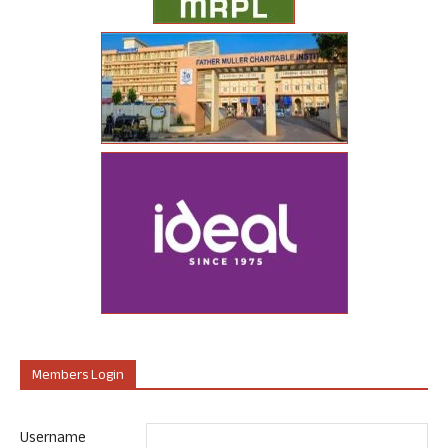
Members Login
Username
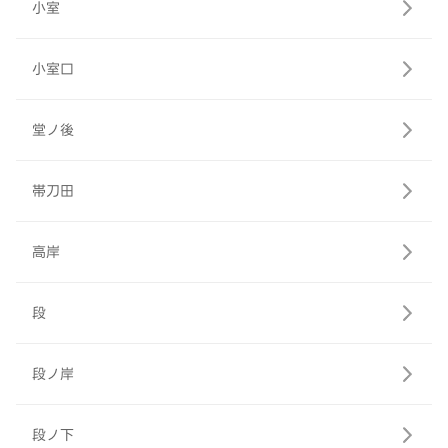
小室
小室口
堂ノ後
帯刀田
高岸
段
段ノ岸
段ノ下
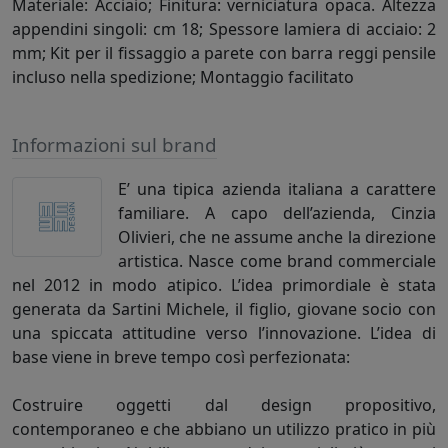
Materiale: Acciaio; Finitura: verniciatura opaca. Altezza
appendini singoli: cm 18; Spessore lamiera di acciaio: 2
mm; Kit per il fissaggio a parete con barra reggi pensile
incluso nella spedizione; Montaggio facilitato
Informazioni sul brand
E’ una tipica azienda italiana a carattere
familiare. A capo dell’azienda, Cinzia
Olivieri, che ne assume anche la direzione
artistica. Nasce come brand commerciale
nel 2012 in modo atipico. L’idea primordiale è stata
generata da Sartini Michele, il figlio, giovane socio con
una spiccata attitudine verso l’innovazione. L’idea di
base viene in breve tempo così perfezionata:
Costruire oggetti dal design propositivo,
contemporaneo e che abbiano un utilizzo pratico in più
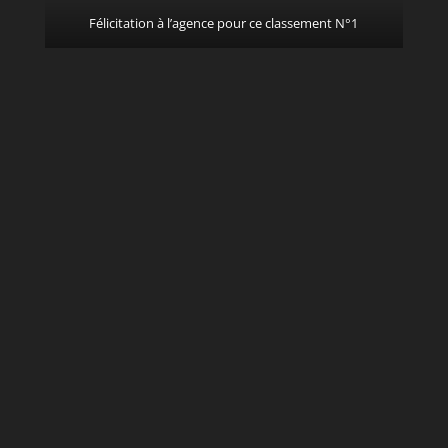
Félicitation à l’agence pour ce classement N°1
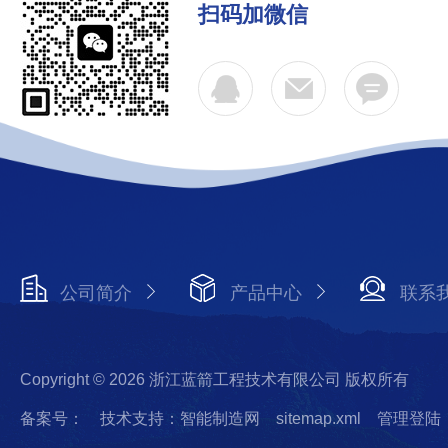
扫码加微信
公司简介
产品中心
联系
Copyright © 2026 浙江蓝箭工程技术有限公司 版权所有
备案号：
技术支持：智能制造网
sitemap.xml
管理登陆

# # # #

WHAT IS NEEDED.
Quote exactly, and only, the lines from the one containing "appendini singoli: cm" through the last line of the records above, both included; leave out any pictures.

YOUR RESPONSE.
appendini singoli: cm 18; Spessore lamiera di acciaio: 2
mm; Kit per il fissaggio a parete con barra reggi pensile
incluso nella spedizione; Montaggio facilitato
Informazioni sul brand
E’ una tipica azienda italiana a carattere
familiare. A capo dell’azienda, Cinzia
Olivieri, che ne assume anche la direzione
artistica. Nasce come brand commerciale
nel 2012 in modo atipico. L’idea primordiale è stata
generata da Sartini Michele, il figlio, giovane socio con
una spiccata attitudine verso l’innovazione. L’idea di
base viene in breve tempo così perfezionata:
Costruire oggetti dal design propositivo,
contemporaneo e che abbiano un utilizzo pratico in più
Félicitation à l’agence pour ce classement N°1
扫码加微信
公司简介
产品中心
联系
Copyright © 2026 浙江蓝箭工程技术有限公司 版权所有
备案号：
技术支持：智能制造网
sitemap.xml
管理登陆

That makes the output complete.